Material for the task:

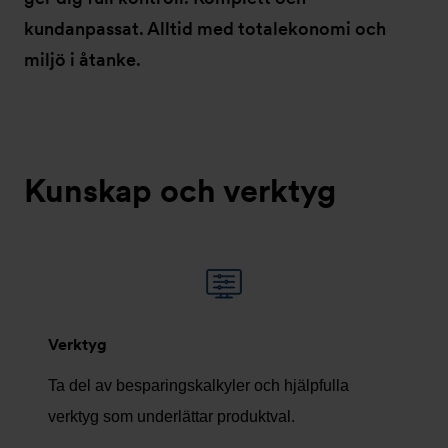
kundanpassat. Alltid med totalekonomi och
miljö i åtanke.
Kunskap och verktyg
Verktyg
Ta del av besparingskalkyler och hjälpfulla
verktyg som underlättar produktval.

Action item: Reproduce the whole listing above word for word, but not its pictures.

Response to the exercise:
kundanpassat. Alltid med totalekonomi och
miljö i åtanke.
Kunskap och verktyg
Verktyg
Ta del av besparingskalkyler och hjälpfulla
verktyg som underlättar produktval.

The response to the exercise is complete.